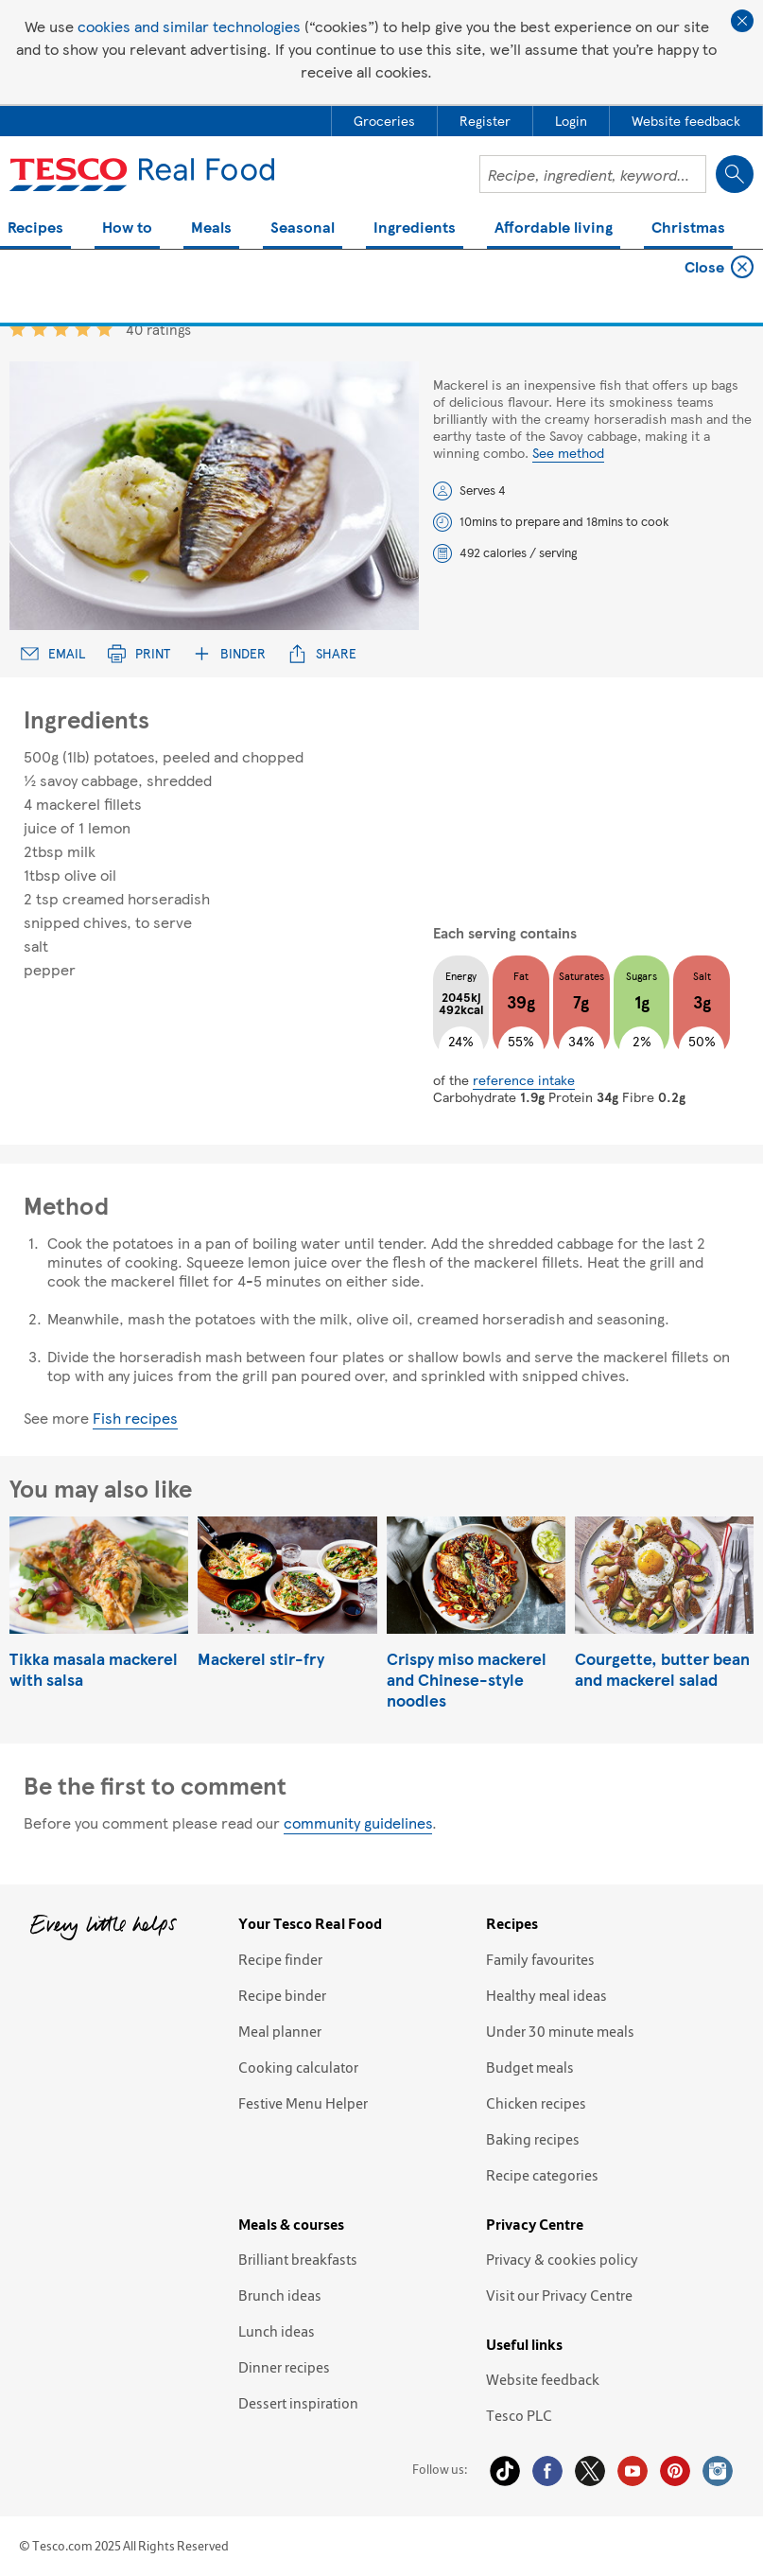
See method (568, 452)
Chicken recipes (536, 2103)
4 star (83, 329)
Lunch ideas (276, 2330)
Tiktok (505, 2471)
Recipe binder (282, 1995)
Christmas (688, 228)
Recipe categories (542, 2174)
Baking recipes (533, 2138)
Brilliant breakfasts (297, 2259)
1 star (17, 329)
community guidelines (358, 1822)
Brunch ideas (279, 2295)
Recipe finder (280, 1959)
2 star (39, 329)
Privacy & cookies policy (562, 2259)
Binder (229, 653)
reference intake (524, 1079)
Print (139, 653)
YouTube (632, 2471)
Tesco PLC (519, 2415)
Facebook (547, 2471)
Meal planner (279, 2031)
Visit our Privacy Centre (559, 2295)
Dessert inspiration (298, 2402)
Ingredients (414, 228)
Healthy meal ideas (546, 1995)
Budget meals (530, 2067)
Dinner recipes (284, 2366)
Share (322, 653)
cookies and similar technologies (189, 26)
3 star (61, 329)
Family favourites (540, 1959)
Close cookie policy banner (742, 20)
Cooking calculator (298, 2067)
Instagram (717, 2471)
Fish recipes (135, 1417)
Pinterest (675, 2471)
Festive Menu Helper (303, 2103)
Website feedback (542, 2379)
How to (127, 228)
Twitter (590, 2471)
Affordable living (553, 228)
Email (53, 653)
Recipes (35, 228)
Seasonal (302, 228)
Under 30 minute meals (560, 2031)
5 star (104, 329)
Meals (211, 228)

+++

* [EXERCISE DIRECTIONS] Output exactly one stretch of the listing: from the line containing "Dinner recipes (284, 2366)" through the line containing "Recipes (35, 228)", both end lines included.

* [OUTPUT BELOW]
Dinner recipes (284, 2366)
Share (322, 653)
cookies and similar technologies (189, 26)
3 star (61, 329)
Family favourites (540, 1959)
Close cookie policy banner (742, 20)
Cooking calculator (298, 2067)
Instagram (717, 2471)
Fish recipes (135, 1417)
Pinterest (675, 2471)
Festive Menu Helper (303, 2103)
Website feedback (542, 2379)
How to (127, 228)
Twitter (590, 2471)
Affordable living (553, 228)
Email (53, 653)
Recipes (35, 228)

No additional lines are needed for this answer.